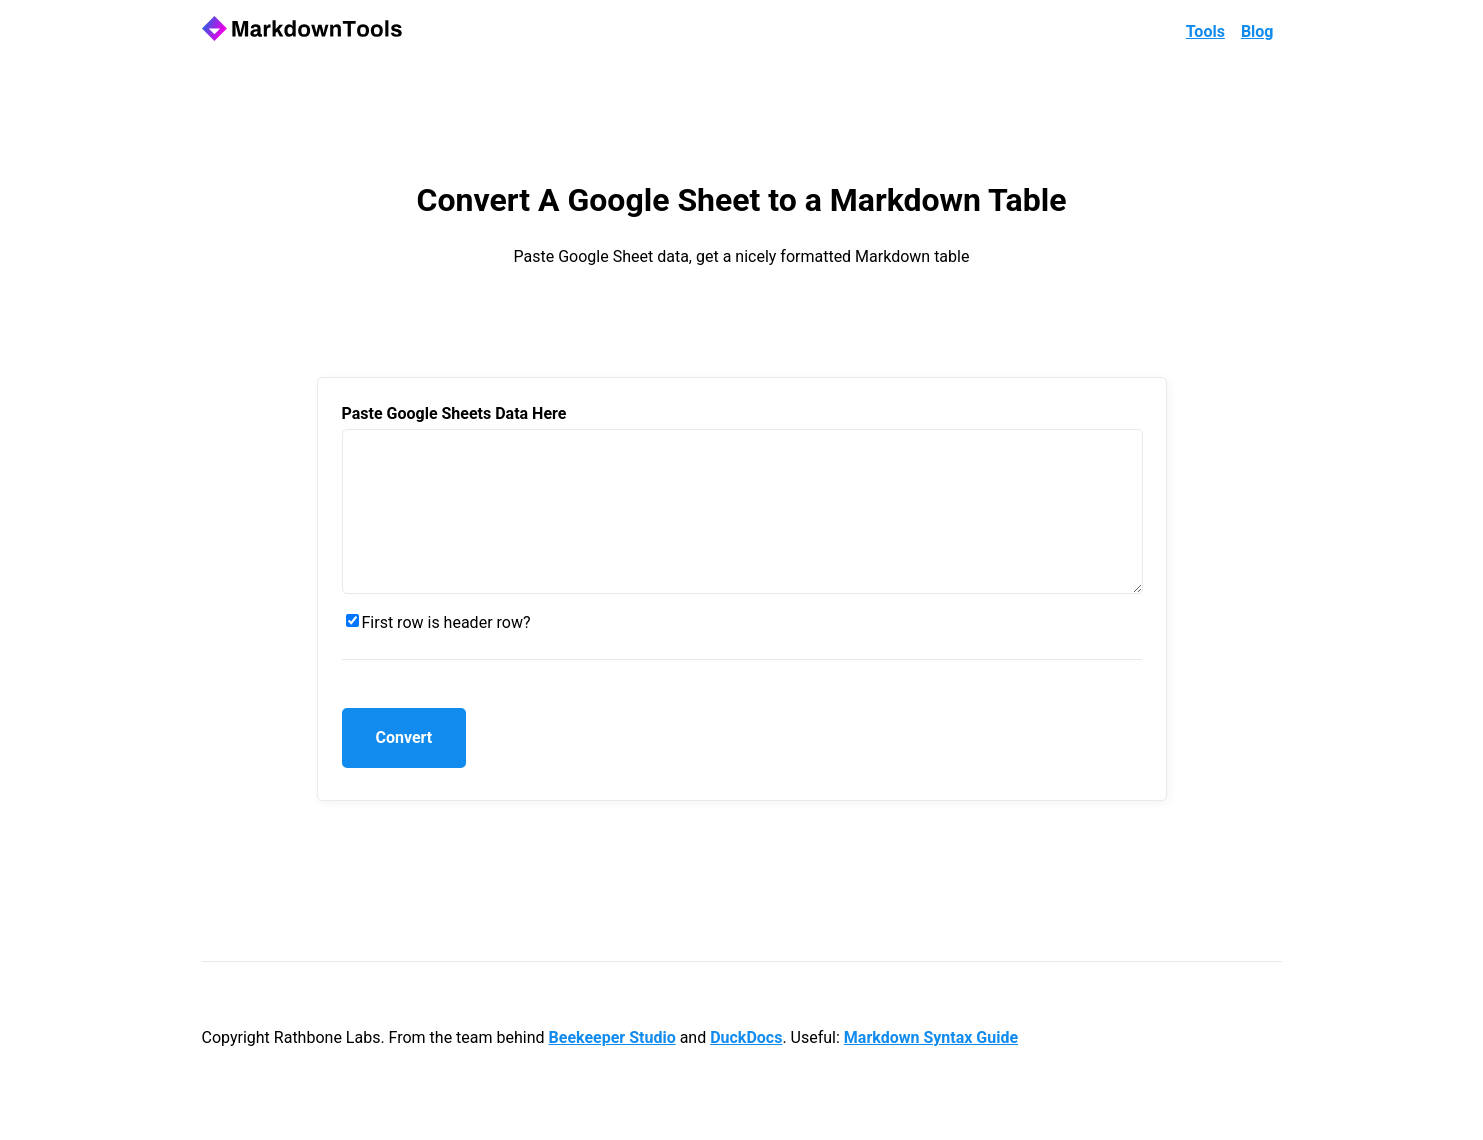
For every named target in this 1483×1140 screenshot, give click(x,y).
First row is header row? (446, 652)
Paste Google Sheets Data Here (454, 413)
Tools (1205, 31)
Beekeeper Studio (612, 1067)
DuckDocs (746, 1067)
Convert (404, 767)
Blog (1257, 31)
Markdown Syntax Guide (931, 1067)
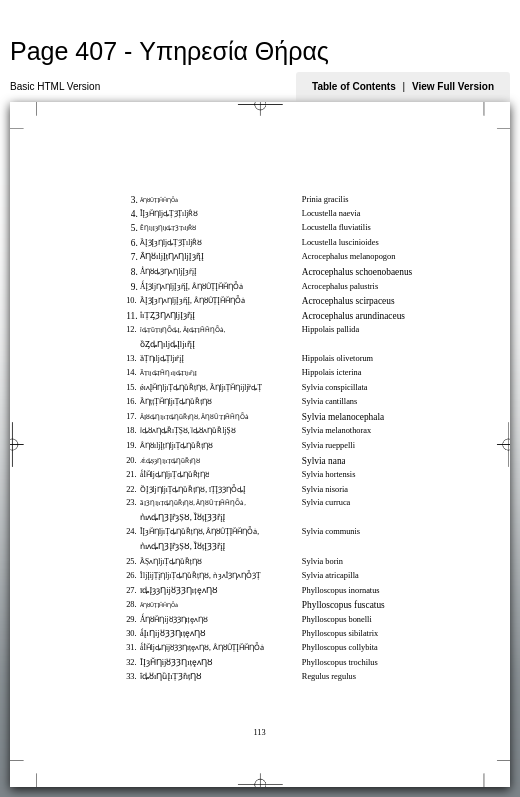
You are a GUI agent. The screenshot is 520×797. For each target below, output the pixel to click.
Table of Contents (354, 86)
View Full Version (453, 86)
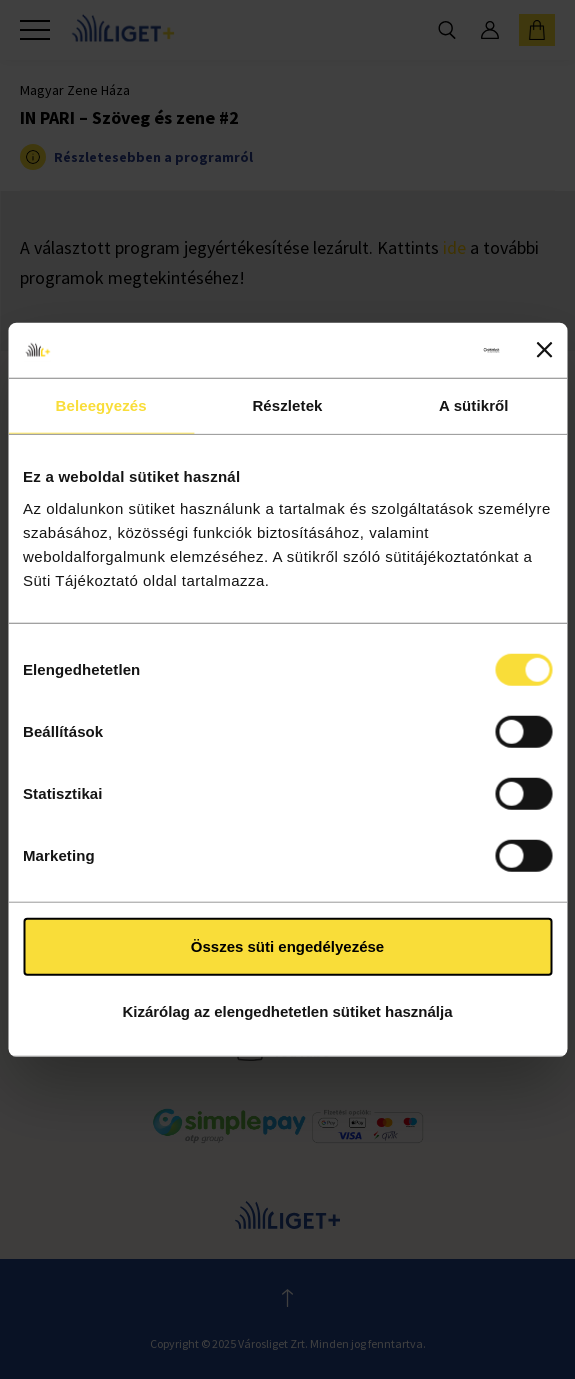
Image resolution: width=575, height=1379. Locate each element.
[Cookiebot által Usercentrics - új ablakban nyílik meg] (411, 350)
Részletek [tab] (287, 405)
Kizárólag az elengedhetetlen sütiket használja (287, 1011)
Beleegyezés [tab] (101, 405)
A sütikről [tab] (474, 405)
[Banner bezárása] (544, 350)
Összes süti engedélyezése (287, 945)
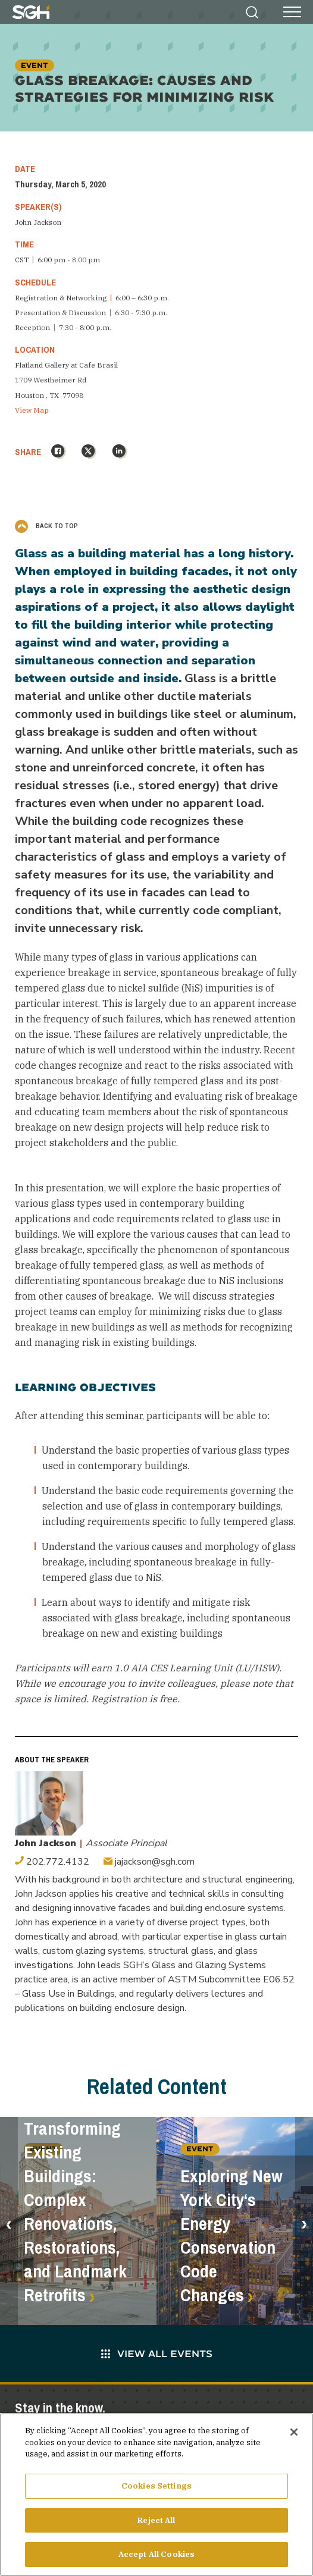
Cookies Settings (156, 2490)
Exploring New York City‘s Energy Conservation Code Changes (231, 2235)
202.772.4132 (52, 1861)
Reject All (156, 2524)
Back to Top (46, 526)
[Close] (294, 2437)
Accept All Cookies (156, 2559)
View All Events (156, 2353)
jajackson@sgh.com (149, 1861)
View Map (32, 410)
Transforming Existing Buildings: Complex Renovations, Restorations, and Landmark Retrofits (75, 2212)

> Work instructions: For every line in the listing above that mentions the word "click", make a copy.

> The completed task:
For every named target in this 1483×1140 screenshot, give click(x,y).
You are a GUI agent. The screenshot is 520×797. For each target below, output the pixel to click.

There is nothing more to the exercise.